Problem: Repeat every record exactly.

Extracted information:
····················
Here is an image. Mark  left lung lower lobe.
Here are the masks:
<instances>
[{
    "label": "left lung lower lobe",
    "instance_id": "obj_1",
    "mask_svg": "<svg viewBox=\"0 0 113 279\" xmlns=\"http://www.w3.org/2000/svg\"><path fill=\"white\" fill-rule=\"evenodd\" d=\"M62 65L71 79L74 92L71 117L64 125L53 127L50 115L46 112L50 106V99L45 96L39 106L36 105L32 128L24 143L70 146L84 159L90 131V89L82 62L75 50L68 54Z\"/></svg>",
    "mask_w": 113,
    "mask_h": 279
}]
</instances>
····················
Expected answer:
Here is an image. Mark  left lung lower lobe.
Here are the masks:
<instances>
[{
    "label": "left lung lower lobe",
    "instance_id": "obj_1",
    "mask_svg": "<svg viewBox=\"0 0 113 279\" xmlns=\"http://www.w3.org/2000/svg\"><path fill=\"white\" fill-rule=\"evenodd\" d=\"M62 65L71 79L74 92L71 117L64 125L53 127L50 115L46 112L50 106V99L45 96L39 106L36 105L32 128L24 143L70 146L84 159L90 131V89L82 62L75 50L68 54Z\"/></svg>",
    "mask_w": 113,
    "mask_h": 279
}]
</instances>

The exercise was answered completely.